Several factors can influence the onset of the disease, however, apart from a person’s age. Anyone older than 45 years old is at a higher risk of developing arthritis. It’s also influenced by gender, because although arthritis occurs in both men and women, it often appears earlier in women. But the factor that most greatly affects arthritis is being overweight, which can quadruple your risk due to the increased wear you’re placing on your joints.

Arthritis causes swelling, pain, and loss of motion in the joints. This is produced by the constant wear of the cartilage that pads the end of your joint bones. Cartilage protects them from friction, but in extreme cases of arthritis the cartilage disappears and bone rubs against bone, causing severe joint pain. Over a long time, arthritis will eventually cause deformities in the affected regions.

Arthritis can occur in any joint in the body, but the most common ones are in the back – particularly the neck and lower back – along with the knees, fingers, and hands.


Arthritis is a disease that manifests slowly, and the very first symptom might be some pain in the joints during some physical activity that requires a lot of effort. Arthritis in the hands might appear after age 50, and is thought to be related to genetics so it might be inherited by some family members and not by others.

During the first phase of arthritis you’ll experience pain in the joints following any movement of the affected area, which is relieved after you rest. In the second phase you’ll find that you feel pain during physical activity as well as while resting. The periods of pain will become longer and it will become a more constant nuisance.

Another symptom of arthritis is stiffness in the joints that prevents you from moving the affected area normally, and you’ll experience a greater level of pain over time.

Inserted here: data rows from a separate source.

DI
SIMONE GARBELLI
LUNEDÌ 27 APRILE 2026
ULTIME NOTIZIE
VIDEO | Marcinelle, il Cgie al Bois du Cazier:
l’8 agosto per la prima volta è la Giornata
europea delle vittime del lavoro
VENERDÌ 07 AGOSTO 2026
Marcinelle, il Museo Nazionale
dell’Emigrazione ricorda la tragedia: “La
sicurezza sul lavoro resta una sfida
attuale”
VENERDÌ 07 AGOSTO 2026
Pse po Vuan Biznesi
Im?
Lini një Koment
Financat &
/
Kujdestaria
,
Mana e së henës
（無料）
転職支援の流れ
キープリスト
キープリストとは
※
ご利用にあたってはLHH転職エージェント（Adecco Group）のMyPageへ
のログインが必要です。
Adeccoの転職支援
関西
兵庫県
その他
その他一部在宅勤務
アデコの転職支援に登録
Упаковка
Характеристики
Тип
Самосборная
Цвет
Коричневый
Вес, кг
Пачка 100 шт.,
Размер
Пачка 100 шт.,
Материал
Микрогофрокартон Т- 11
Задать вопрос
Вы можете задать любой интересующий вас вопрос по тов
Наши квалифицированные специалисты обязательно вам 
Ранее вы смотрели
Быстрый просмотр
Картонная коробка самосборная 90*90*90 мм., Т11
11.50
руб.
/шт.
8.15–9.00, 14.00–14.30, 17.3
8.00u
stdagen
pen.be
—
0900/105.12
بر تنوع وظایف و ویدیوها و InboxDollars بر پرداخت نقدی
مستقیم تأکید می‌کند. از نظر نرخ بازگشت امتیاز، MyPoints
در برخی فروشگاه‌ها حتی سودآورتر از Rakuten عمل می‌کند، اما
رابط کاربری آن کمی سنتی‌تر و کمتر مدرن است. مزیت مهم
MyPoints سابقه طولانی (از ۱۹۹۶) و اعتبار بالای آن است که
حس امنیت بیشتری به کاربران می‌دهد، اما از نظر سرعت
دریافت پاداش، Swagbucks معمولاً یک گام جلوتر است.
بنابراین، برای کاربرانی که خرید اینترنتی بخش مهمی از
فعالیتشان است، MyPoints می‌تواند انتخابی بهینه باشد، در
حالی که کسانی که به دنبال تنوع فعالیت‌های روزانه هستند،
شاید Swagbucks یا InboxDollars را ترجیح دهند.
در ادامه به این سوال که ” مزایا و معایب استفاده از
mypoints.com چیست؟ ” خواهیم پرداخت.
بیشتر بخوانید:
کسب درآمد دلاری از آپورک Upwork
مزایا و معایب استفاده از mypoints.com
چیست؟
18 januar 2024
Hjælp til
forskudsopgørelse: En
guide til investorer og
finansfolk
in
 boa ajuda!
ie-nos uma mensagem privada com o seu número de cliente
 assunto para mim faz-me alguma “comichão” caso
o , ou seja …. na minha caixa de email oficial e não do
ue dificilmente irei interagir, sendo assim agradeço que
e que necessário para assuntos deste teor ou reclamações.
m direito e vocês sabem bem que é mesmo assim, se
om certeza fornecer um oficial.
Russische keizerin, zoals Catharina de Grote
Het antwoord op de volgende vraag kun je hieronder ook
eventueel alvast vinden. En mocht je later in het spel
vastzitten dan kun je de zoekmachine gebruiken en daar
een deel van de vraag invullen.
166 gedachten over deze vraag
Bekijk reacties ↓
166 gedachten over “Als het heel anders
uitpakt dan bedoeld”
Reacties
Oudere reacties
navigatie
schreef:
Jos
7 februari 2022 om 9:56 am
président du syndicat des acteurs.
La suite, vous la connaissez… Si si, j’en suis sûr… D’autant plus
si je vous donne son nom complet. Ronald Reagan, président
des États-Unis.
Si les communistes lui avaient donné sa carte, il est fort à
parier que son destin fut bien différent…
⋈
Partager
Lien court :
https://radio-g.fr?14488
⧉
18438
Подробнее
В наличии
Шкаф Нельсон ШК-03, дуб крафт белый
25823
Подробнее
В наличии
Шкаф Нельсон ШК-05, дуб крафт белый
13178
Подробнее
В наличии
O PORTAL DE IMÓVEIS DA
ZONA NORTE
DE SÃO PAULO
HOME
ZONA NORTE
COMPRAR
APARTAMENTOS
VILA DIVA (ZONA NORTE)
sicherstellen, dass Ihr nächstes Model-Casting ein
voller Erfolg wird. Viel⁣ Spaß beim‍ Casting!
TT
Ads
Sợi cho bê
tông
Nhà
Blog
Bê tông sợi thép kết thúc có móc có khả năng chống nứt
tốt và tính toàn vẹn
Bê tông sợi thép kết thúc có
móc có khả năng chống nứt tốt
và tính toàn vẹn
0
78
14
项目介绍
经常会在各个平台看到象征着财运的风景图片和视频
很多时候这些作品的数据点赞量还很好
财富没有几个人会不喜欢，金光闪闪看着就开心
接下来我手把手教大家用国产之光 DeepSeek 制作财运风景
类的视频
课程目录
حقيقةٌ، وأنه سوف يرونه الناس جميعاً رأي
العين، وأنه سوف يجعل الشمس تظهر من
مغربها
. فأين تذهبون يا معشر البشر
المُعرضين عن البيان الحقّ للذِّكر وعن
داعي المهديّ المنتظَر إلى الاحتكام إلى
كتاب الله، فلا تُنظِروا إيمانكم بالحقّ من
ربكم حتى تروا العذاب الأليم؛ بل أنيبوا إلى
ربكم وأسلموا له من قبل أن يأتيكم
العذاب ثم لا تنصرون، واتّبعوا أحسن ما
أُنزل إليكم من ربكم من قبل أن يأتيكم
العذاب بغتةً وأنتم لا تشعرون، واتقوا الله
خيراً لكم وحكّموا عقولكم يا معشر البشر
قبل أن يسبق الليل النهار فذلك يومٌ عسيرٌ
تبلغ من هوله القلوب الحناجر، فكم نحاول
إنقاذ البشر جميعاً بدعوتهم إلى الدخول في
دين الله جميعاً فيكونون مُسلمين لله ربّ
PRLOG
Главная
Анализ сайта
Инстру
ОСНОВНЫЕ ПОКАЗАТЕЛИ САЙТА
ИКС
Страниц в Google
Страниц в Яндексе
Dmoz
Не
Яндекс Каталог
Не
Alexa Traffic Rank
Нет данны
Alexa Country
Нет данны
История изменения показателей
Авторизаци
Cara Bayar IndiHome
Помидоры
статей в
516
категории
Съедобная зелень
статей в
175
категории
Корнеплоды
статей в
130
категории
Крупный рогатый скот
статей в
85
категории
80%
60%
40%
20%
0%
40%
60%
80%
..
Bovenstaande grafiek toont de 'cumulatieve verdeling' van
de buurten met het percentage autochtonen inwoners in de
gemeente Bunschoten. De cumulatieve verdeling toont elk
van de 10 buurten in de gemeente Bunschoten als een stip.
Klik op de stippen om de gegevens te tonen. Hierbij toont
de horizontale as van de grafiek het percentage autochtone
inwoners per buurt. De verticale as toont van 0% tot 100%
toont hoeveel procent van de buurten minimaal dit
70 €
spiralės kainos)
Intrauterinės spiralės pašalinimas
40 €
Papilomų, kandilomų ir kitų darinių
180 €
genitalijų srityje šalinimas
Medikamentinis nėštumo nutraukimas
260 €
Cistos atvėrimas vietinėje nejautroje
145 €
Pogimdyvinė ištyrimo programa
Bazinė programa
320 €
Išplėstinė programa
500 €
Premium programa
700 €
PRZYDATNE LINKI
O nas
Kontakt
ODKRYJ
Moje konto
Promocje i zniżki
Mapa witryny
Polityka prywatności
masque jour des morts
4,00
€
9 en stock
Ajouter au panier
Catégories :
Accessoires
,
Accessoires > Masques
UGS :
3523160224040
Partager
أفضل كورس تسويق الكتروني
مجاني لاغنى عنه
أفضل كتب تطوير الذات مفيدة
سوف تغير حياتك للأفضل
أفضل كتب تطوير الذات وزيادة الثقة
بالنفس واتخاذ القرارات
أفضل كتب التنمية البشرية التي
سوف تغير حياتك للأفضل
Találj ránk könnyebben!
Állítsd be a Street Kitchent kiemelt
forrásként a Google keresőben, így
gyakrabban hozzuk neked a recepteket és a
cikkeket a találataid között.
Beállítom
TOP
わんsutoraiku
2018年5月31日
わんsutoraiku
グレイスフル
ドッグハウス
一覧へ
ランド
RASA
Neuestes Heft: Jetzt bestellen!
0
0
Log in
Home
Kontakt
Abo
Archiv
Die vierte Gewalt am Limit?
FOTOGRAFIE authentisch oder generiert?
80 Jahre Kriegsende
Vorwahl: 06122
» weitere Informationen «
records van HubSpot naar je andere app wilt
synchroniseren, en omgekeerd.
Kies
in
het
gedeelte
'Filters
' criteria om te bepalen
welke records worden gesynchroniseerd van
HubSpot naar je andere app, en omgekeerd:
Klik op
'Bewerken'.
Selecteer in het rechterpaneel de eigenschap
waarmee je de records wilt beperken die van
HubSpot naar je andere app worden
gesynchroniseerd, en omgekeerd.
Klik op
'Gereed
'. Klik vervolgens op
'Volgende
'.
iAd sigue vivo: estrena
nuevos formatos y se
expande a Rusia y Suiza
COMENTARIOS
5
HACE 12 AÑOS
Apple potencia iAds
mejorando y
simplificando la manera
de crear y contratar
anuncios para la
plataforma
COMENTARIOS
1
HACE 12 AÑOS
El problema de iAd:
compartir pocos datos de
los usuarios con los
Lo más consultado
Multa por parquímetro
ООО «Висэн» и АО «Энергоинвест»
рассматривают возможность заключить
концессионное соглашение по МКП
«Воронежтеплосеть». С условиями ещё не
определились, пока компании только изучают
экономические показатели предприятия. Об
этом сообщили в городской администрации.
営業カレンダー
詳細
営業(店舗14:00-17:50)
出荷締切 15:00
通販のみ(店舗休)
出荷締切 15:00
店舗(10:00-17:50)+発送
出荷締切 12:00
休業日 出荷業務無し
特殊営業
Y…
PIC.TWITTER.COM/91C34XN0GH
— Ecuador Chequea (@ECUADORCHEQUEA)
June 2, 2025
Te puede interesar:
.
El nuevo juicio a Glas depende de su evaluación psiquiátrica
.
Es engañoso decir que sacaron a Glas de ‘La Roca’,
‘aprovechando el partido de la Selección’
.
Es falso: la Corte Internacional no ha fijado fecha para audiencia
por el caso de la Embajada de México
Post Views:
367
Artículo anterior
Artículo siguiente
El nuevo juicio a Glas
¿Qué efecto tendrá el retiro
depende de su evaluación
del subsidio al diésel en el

Arthritis is a disease that can be avoided if you start incorporating more healthy dietary habits and stop leading a sedentary lifestyle. It’s also important to prevent or decrease any activities that require excessive physical exertion on your joints, for example, lifting heavy objects.

People who already have arthritis should avoid the movements that cause pain and try to transfer the pressure to joints that aren’t affected. But even where you do have arthritis it’s important to do some gentle and short exercises, without exerting any pressure (which could be detrimental). For these joints you may eventually need to use crutches or a cane to reduce pressure. Finally, we suggest applying heat and cold to the affected areas, which will alleviate the pain and allow for freer movement.

Arthritis is a disease that typically presents itself in older people, although there are cases of earlier onset. It prevents free movement and regular activity of the person who has it, because it interferes with everyday activities and motion, generating extreme pain and exhaustion due to the deterioration of the cartilage between the bones. Arthritis may correspond to an inherited disposition, or simply a life filled with poor habits.

Keeping a good diet and getting regular physical activity will ensure that you have a healthy life well into your old age. These two key factors aren’t only essential to preventing arthritis, but many other diseases that affect various parts of the body. It’s important to know about the food we eat, and its nutritional content, does for your body.

It’s also important to consider your body weight with respect to your height, to control your daily intake of food. Eat enough to allow your body to function properly, but don’t overdo it – if you wind up being overweight or obese, you’ll have many more problems later in life.